2 minute read

Het Laatste Oordeel van Jheronimus Bosch

Jheronimus Bosch, Laatste Oordeel, circa 1500, olieverf op paneel, 98,7 × 110,7 cm, Brugge Groeningemuseum © Lukasweb – Art in Flanders

Advertisement

Minister van Staat August Beernaert (1829-1912) was niet alleen een groot staatsman maar ook een eminent kunstverzamelaar. Zijn portret, geschilderd door Jacques Lalaing en in 1908 aangekocht door de eerste Vriendenvereniging, siert echter om meer dan één reden de inkomhal van het Brugse Stadhuis. — Door Rudy De Nolf

Bij de voorbereiding van de grote tentoonstelling van Vlaamse primitieven in Brugge in 1902, kreeg Beernaert veel sympathie voor het project én voor tentoonstellingscommissaris baron Henri Kervyn de Lettenhove. Toen deze laatste met een Société des Amis des Musées de Bruges startte, trad Beernaert op als beschermer. Hij was ook de eerste die via de net gestichte vereniging kunstwerken schonk. In 1907 kocht de minister in de kunsthandel een aan Jheronimus Bosch toegeschreven drieluik met het Laatste Oordeel. In 1912 werd het drieluik per testament via de Vriendenvereniging aan de Stad Brugge geschonken.

Toeschrijving In de loop van der jaren werd de toeschrijving aan Bosch meermaals in vraag gesteld. In 2016, naar aanleiding van de 500ste verjaardag van Bosch’ overlijden en de daarbij horende tentoonstellingen, werd het drieluik grondig gereinigd en gerestaureerd door Griet Steyaert. Het Bosch Research and Conservation Project nam, met de steun van de Vrienden van Musea Brugge, een belangrijk deel van de financiering op zich. Na een microscopische studie concludeerde de werkgroep dat het om een authentiek werk van Jheronimus Bosch ging, met enige inbreng van zijn atelier geschilderd tussen 1495 en 1505. Dankzij de restauratie is ook de zwaar beschadigde grisailleschildering met de Doornenkroning op de buitenzijde van de luiken weer gedeeltelijk zichtbaar.

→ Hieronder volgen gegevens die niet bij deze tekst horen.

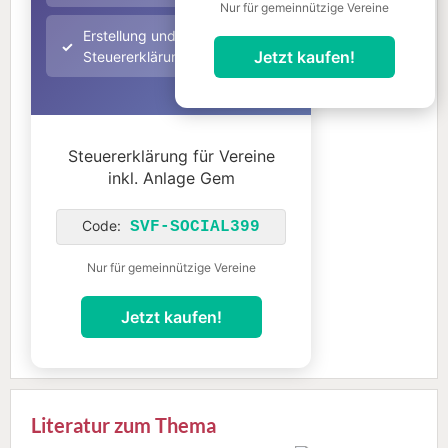
Nur für gemeinnützige Vereine
Erstellung und Abgabe der
Jetzt kaufen!
Steuererklärung
Steuererklärung für Vereine
inkl. Anlage Gem
Code:
SVF-SOCIAL399
Nur für gemeinnützige Vereine
Jetzt kaufen!
Literatur zum Thema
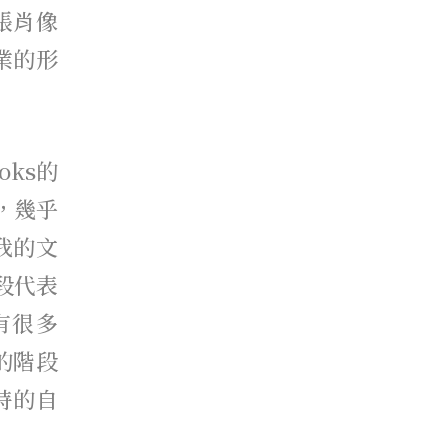
張肖像
業的形
oks的
，幾乎
我的文
段代表
有很多
的階段
時的自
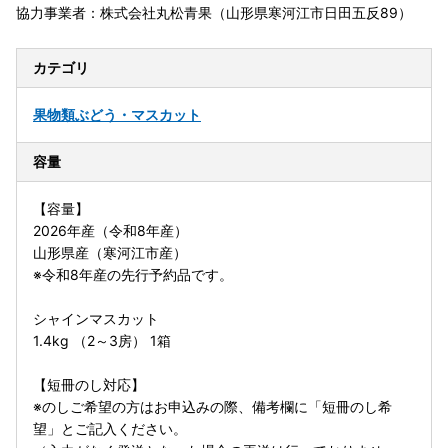
協力事業者：株式会社丸松青果（山形県寒河江市日田五反89）
カテゴリ
果物類
ぶどう・マスカット
容量
【容量】
2026年産（令和8年産）
山形県産（寒河江市産）
※令和8年産の先行予約品です。
シャインマスカット
1.4kg （2～3房） 1箱
【短冊のし対応】
※のしご希望の方はお申込みの際、備考欄に「短冊のし希
望」とご記入ください。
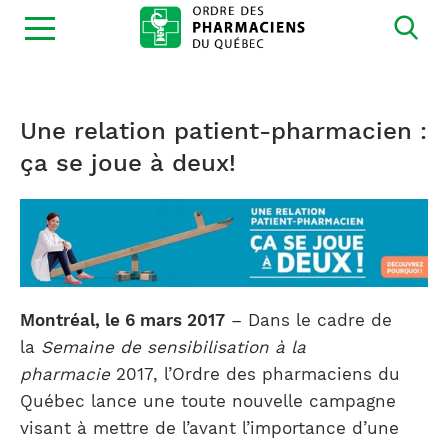
Ouvrir
la
navigation
du
site
Une relation patient-pharmacien :
ça se joue à deux!
Montréal, le 6 mars 2017
– Dans le cadre de
la
Semaine de sensibilisation à la
pharmacie
2017, l’Ordre des pharmaciens du
Québec lance une toute nouvelle campagne
visant à mettre de l’avant l’importance d’une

Het einde der tijden Het geopende drieluik blijft intrigeren. Op de buitenluiken zijn het paradijs en de hel te zien. Op het middenpaneel beleven we het einde der tijden. Onderaan heerst totale chaos: de maat der dingen is helemaal zoek, de meest bevreemdende wezens bevolken de aarde. Bovenaan verschijnt Christus om recht te spreken, omringd door engelen met bazuinen en geknielde apostelen. De

klassieke weergave, met Maria en Johannes de Doper aan de zijde van Christus, werd niet gevolgd.

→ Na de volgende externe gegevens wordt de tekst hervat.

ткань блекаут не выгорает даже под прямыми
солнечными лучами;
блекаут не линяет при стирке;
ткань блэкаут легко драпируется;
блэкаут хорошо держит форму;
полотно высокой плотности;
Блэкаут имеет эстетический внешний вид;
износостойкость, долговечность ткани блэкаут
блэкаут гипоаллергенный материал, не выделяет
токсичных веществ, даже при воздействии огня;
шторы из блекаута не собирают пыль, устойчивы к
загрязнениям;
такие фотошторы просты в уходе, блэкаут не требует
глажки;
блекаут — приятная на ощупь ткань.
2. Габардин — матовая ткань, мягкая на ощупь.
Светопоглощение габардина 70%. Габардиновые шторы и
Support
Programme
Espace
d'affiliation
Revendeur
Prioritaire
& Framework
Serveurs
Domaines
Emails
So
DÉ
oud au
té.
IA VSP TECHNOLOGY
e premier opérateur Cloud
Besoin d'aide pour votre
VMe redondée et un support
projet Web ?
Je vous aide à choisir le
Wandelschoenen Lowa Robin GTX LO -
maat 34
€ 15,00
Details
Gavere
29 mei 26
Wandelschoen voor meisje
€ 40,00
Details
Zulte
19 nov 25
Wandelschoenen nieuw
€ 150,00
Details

Met de voorstelling op het onderste gedeelte wijkt Bosch nog verder af van de traditionele iconografie waarin engelen de gelukzaligen naar de hemelpoort leiden en duivels de verdoemden naar het hellevuur slepen. Hier loopt de hel verder op het middenpaneel. Op de achtergrond gaat een versterkte stad in vlammen op. De groteske taferelen op de voorgrond stellen de ondeugden voor die heersen over de wereld. Zij laten geen twijfel bestaan over de slechte afloop van dit Laatste Oordeel. Een perfecte illustratie van het vijftiende-eeuwse fin-desiècle pessimisme. Vandaag is dit merkwaardige topwerk opnieuw in zijn volle glorie te bewonderen in het Groeningemuseum. Dat onze Vriendenvereniging zowel bij de verwerving als bij de restauratie een belangrijke rol heeft gespeeld, vervult ons met fierheid.

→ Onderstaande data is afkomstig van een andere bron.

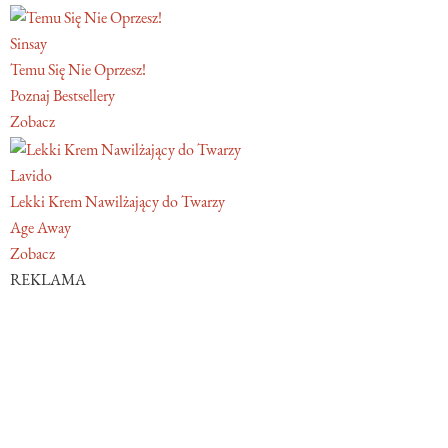
Sinsay
Temu Się Nie Oprzesz!
Poznaj Bestsellery
Zobacz
Lavido
Lekki Krem Nawilżający do Twarzy
Age Away
Zobacz
REKLAMA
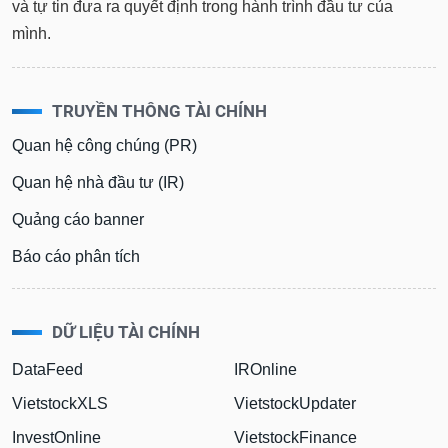
và tự tin đưa ra quyết định trong hành trình đầu tư của
mình.
TRUYỀN THÔNG TÀI CHÍNH
Quan hệ công chúng (PR)
Quan hệ nhà đầu tư (IR)
Quảng cáo banner
Báo cáo phân tích
DỮ LIỆU TÀI CHÍNH
DataFeed
IROnline
VietstockXLS
VietstockUpdater
InvestOnline
VietstockFinance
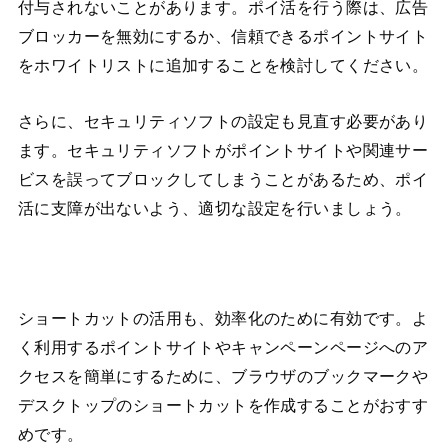
付与されないことがあります。ポイ活を行う際は、広告
ブロッカーを無効にするか、信頼できるポイントサイト
をホワイトリストに追加することを検討してください。
さらに、セキュリティソフトの設定も見直す必要があり
ます。セキュリティソフトがポイントサイトや関連サー
ビスを誤ってブロックしてしまうことがあるため、ポイ
活に支障が出ないよう、適切な設定を行いましょう。
ショートカットの活用も、効率化のために有効です。よ
く利用するポイントサイトやキャンペーンページへのア
クセスを簡単にするために、ブラウザのブックマークや
デスクトップのショートカットを作成することがおすす
めです。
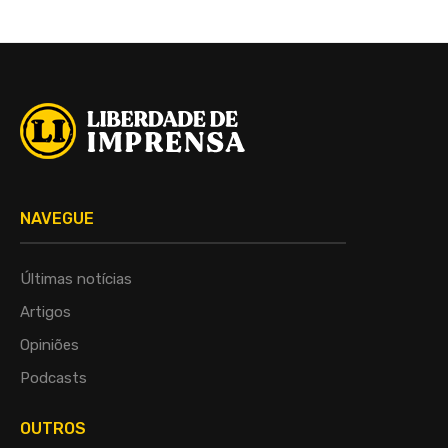
NAVEGUE
Últimas notícias
Artigos
Opiniões
Podcasts
OUTROS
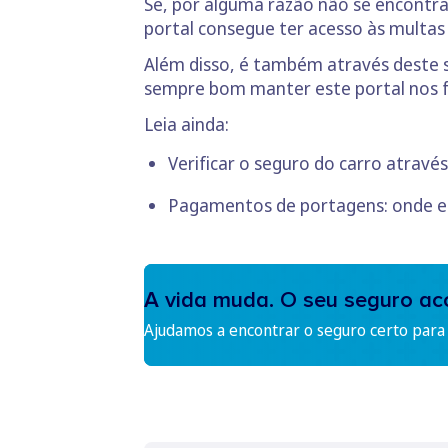
Se, por alguma razão não se encontra
portal consegue ter acesso às multas
Além disso, é também através deste si
sempre bom manter este portal nos f
Leia ainda:
Verificar o seguro do carro atravé
Pagamentos de portagens: onde e
A vida muda. O seu seguro a
Ajudamos a encontrar o seguro certo para s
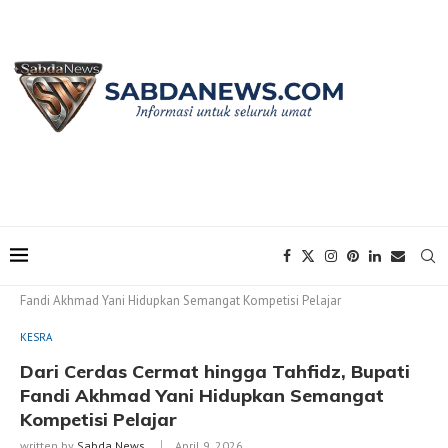
Home
KESRA
Dari Cerdas Cermat hingga Tahfidz, Bupati
Fandi Akhmad Yani Hidupkan Semangat Kompetisi Pelajar
KESRA
Dari Cerdas Cermat hingga Tahfidz, Bupati
Fandi Akhmad Yani Hidupkan Semangat
Kompetisi Pelajar
written by
Sabda News
April 9, 2026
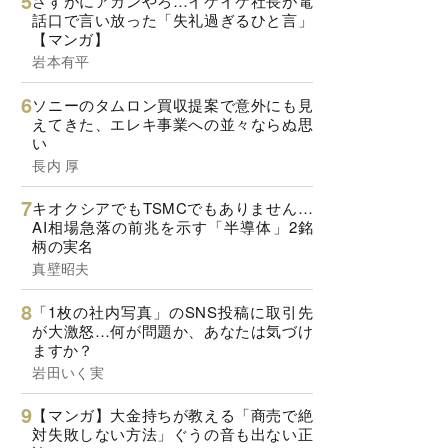
さすがにアカンやろ…イケイケ社長が電
話口で言い放った「失礼過ぎるひと言」
【マンガ】
岩本有平
ソニーのタムロン買収提案で意外にも見
えてきた、エレキ事業への並々ならぬ思
い
長内 厚
キオクシアでもTSMCでもありません…
AI相場急落の前兆を示す「半導体」2銘
柄の実名
真壁昭夫
「1枚の社内写真」のSNS投稿に取引先
が大激怒…何が問題か、あなたは気づけ
ますか？
岩田いく実
【マンガ】大金持ちが教える「商売で絶
対失敗しない方法」ぐうの音も出ない正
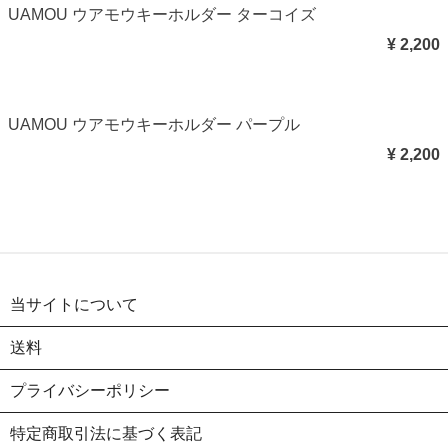
UAMOU ウアモウキーホルダー ターコイズ
¥ 2,200
UAMOU ウアモウキーホルダー パープル
¥ 2,200
当サイトについて
送料
プライバシーポリシー
特定商取引法に基づく表記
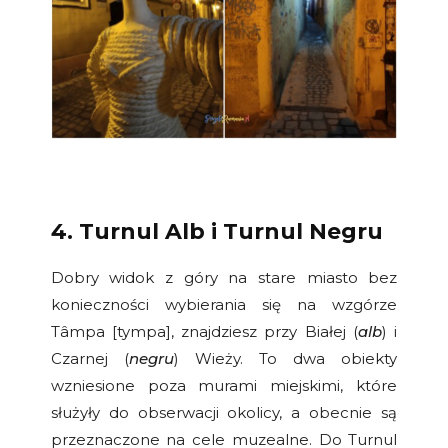
4. Turnul Alb i Turnul Negru
Dobry widok z góry na stare miasto bez
konieczności wybierania się na wzgórze
Tâmpa [tympa], znajdziesz przy Białej (
alb
) i
Czarnej (
negru
) Wieży. To dwa obiekty
wzniesione poza murami miejskimi, które
służyły do obserwacji okolicy, a obecnie są
przeznaczone na cele muzealne. Do Turnul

Bibliografie — M. Ilsink & J. Koldeweij, Jheronimus Bosch, Visioenen van een genie, Brussel, Mercatorfonds, 2016. — J. Koldeweij, P. Vandenbroek, B. Vermet, Jheronimus Bosch, Alle schilderijen en tekeningen, Antwerpen, Ludion, 2001. — T.-H. Borchert, Bosch in detail, Antwerpen, Ludion, 2016.